*TASK GOAL*. Only the lines below from the one containing "2 years ago" through the one containing "40.78%，制造业高端化进程持续推进。" belong in the answer, set down exactly, with the pictures left out.

*INFORMATION SHOWN*.
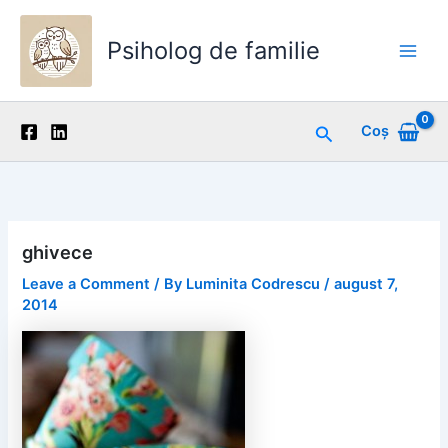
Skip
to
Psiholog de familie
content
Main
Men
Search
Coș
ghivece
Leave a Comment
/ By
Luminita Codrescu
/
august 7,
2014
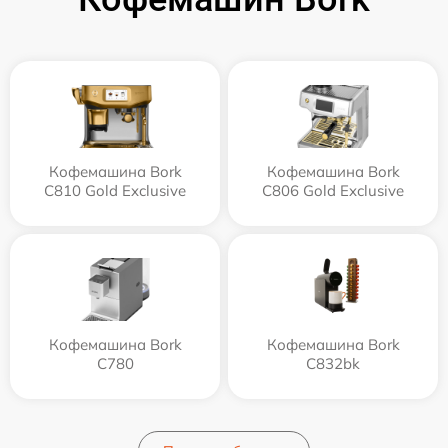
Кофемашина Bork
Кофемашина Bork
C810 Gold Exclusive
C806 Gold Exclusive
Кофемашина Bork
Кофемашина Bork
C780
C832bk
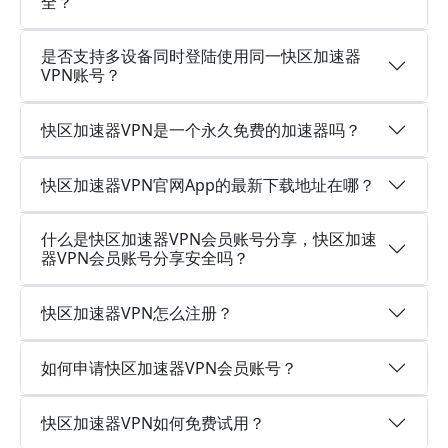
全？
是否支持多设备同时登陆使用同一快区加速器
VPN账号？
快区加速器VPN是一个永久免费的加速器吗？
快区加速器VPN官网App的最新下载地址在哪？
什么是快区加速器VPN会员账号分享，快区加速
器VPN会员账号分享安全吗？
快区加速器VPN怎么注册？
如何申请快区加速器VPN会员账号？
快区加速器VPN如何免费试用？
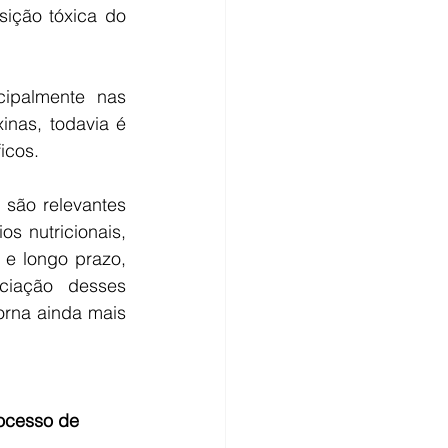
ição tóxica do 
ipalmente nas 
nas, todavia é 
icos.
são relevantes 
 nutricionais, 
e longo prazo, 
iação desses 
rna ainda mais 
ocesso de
---
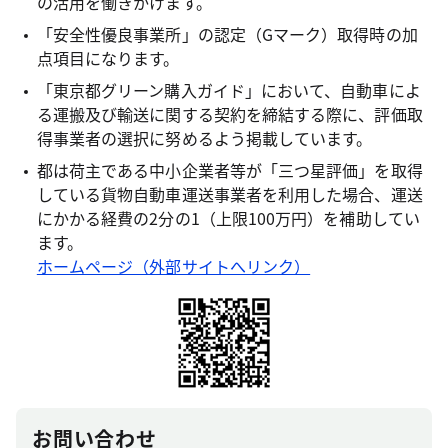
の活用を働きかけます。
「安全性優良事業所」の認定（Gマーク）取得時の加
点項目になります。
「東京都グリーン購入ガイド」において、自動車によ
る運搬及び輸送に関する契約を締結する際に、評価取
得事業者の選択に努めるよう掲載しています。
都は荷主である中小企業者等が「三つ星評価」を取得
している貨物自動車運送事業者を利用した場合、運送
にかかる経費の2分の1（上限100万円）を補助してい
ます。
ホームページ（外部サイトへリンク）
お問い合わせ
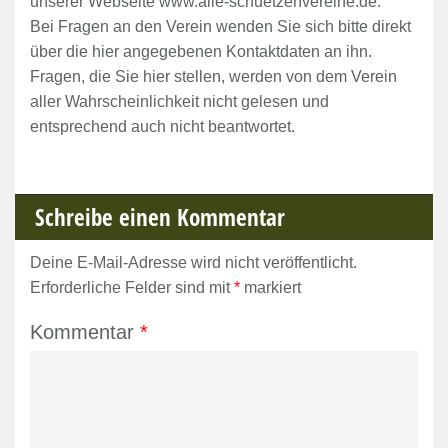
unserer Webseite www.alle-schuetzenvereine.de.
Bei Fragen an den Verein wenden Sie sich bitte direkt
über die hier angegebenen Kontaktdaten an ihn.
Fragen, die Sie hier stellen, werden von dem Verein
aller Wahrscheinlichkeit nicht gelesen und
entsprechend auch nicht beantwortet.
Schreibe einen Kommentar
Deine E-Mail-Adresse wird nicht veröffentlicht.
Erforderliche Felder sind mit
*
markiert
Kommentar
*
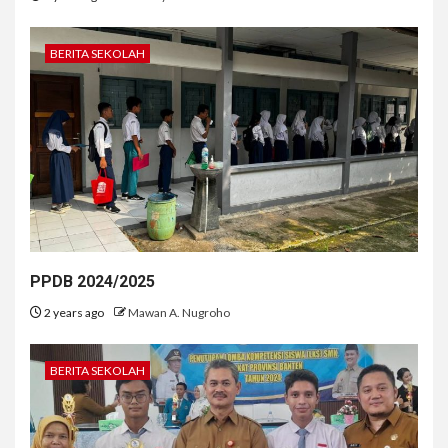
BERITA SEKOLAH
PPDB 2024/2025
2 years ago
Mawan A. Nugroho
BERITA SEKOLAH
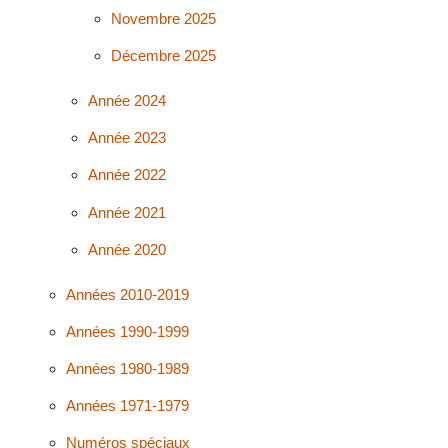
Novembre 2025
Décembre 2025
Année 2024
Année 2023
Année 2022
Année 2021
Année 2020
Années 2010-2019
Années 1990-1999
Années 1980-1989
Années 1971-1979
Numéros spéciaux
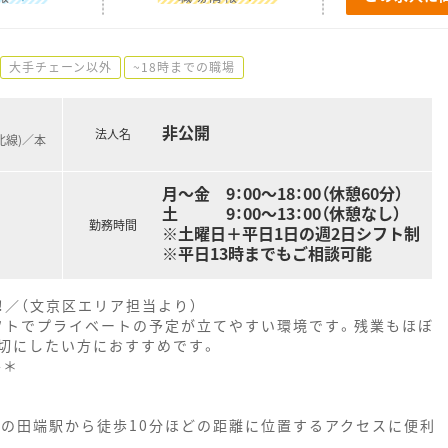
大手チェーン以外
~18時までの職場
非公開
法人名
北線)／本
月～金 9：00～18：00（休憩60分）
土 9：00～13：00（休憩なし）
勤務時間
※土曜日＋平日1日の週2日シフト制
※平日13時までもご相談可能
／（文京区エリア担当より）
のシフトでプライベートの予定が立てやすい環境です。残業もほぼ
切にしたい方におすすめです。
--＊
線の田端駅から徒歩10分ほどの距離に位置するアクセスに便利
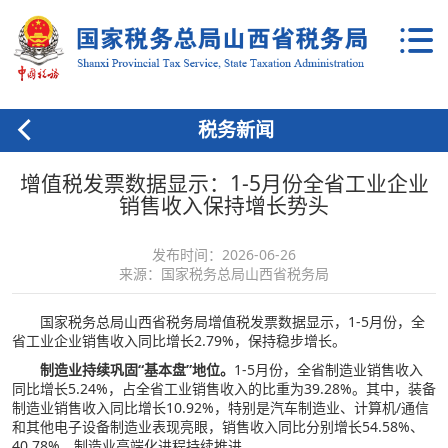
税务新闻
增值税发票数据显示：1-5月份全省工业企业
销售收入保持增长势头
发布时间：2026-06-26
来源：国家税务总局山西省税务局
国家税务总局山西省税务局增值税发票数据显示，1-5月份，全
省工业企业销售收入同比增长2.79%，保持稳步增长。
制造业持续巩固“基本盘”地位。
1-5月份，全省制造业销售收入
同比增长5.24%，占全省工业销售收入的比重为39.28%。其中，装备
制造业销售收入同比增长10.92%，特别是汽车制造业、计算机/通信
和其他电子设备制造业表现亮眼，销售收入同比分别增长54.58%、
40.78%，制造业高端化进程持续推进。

*RESPONSE TO THE TASK*.
2 years ago
Mawan A. Nugroho
BERITA SEKOLAH
Novembre 2025
Décembre 2025
Année 2024
Année 2023
Année 2022
Année 2021
Année 2020
Années 2010-2019
Années 1990-1999
Années 1980-1989
Années 1971-1979
Numéros spéciaux
大手チェーン以外
~18時までの職場
非公開
法人名
北線)／本
月～金 9：00～18：00（休憩60分）
土 9：00～13：00（休憩なし）
勤務時間
※土曜日＋平日1日の週2日シフト制
※平日13時までもご相談可能
／（文京区エリア担当より）
のシフトでプライベートの予定が立てやすい環境です。残業もほぼ
切にしたい方におすすめです。
--＊
線の田端駅から徒歩10分ほどの距離に位置するアクセスに便利
税务新闻
增值税发票数据显示：1-5月份全省工业企业
销售收入保持增长势头
发布时间：2026-06-26
来源：国家税务总局山西省税务局
国家税务总局山西省税务局增值税发票数据显示，1-5月份，全
省工业企业销售收入同比增长2.79%，保持稳步增长。
制造业持续巩固“基本盘”地位。
1-5月份，全省制造业销售收入
同比增长5.24%，占全省工业销售收入的比重为39.28%。其中，装备
制造业销售收入同比增长10.92%，特别是汽车制造业、计算机/通信
和其他电子设备制造业表现亮眼，销售收入同比分别增长54.58%、
40.78%，制造业高端化进程持续推进。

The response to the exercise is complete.